Rheumatologist Norman Gaylis said he isn’t surprised by the findings; he’s had success with platelet-rich plasma at his own practice.

“We’ve seen fairly significant clinical responses in tendinitis of the elbow, Achilles tendinitis, osteoarthritis of the knee, and rotator cuff tears. We’ve seen it definitely improve symptoms and function and reduce loss of joint space in” knee osteoarthritis, he said.

Dr. Gaylis isn’t so sure, though, that insurance companies will ever cover the procedure. The large blinded trials it would take to convince them will probably never be done because there’s no way for a company to patent a natural patient-derived product like PRP.

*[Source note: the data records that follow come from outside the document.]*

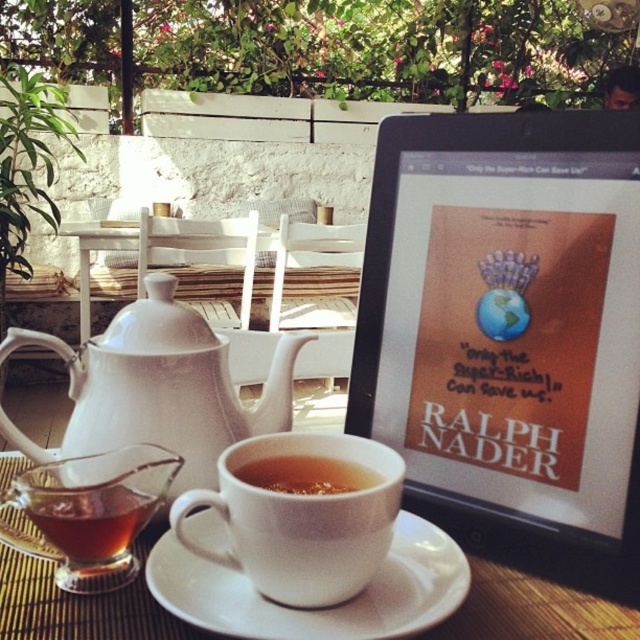 How far apart are white ceramic cup at center and translucent glass cup at lower left?

3.42 inches

Which is in front, point (392, 454) or point (104, 512)?

Point (104, 512) is in front.

Is point (259, 564) farther from camera compared to point (150, 513)?

That is False.

This screenshot has width=640, height=640. What are the coordinates of `white ceramic cup at center` in the screenshot? It's located at (301, 518).

Is white ceramic saucer at center bigger than translucent glass cup at lower left?

Yes.

Can you confirm if white ceramic saucer at center is shorter than translucent glass cup at lower left?

Yes, white ceramic saucer at center is shorter than translucent glass cup at lower left.

In order to click on white ceramic saucer at center in this screenshot , I will do `click(323, 609)`.

You are a GUI agent. You are given a task and a screenshot of the screen. Output one action in this format:
    pyautogui.click(x=<x>, y=<y>)
    Task: Click on the white ceramic saucer at center
    This screenshot has width=640, height=640.
    Given the screenshot: What is the action you would take?
    pyautogui.click(x=323, y=609)

Between point (262, 429) and point (305, 470), which one is positioned in front?

Point (305, 470) is in front.

Can you confirm if white glossy teapot at center-left is thinner than translucent glass cup at center?

In fact, white glossy teapot at center-left might be wider than translucent glass cup at center.

Does point (188, 420) come in front of point (328, 492)?

No.

Where is `white glossy teapot at center-left`? white glossy teapot at center-left is located at coordinates (157, 387). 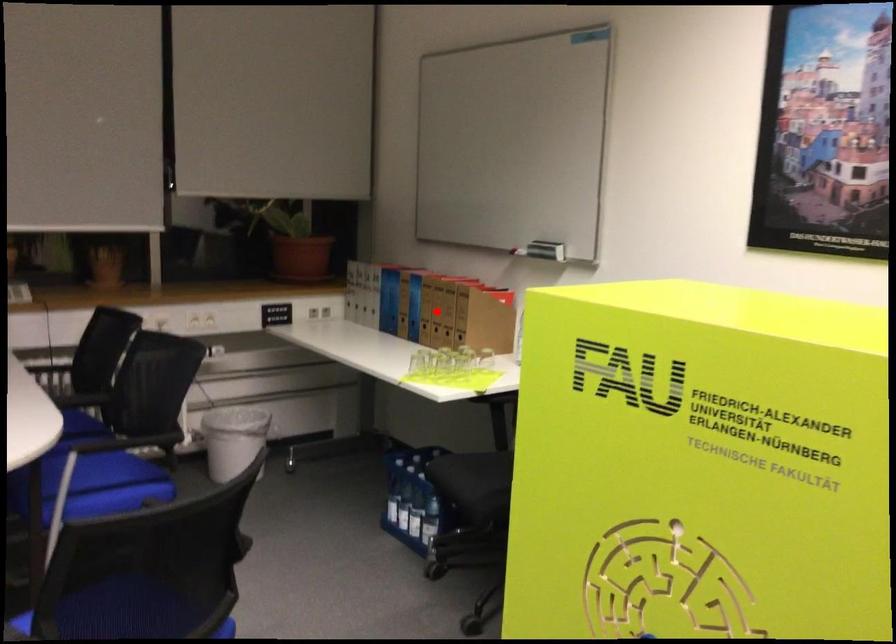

Most people turn to PRP after failing steroid shots, NSAIDs, and other things their insurance will pay for. For those who can afford it earlier in the disease process, “we get better results,” he said.

It takes about 35-60 mL of blood to get 3-6 mL of PRP. The injection volume depends on the area treated; a knee joint might get all 6 mL. Dr. Gaylis said he injects under ultrasound guidance, and limits joint motion afterward with, for instance, an orthopedic boot.

Patients should know it can take 4-6 weeks to notice a response. After that time, Dr. Gaylis might reinject partial responders, but likely skip a second shot in nonresponders and full responders.

“We don’t use any NSAIDs immediately before or for a couple weeks after” an injection. “They may counteract the inflammatory response you are trying to generate,” he said.

Dr. Gaylis made his remarks in an interview with this newspaper. He has a private rheumatology practice in Aventura, Fla. He said he has no commercial interests in PRP outside of his own practice.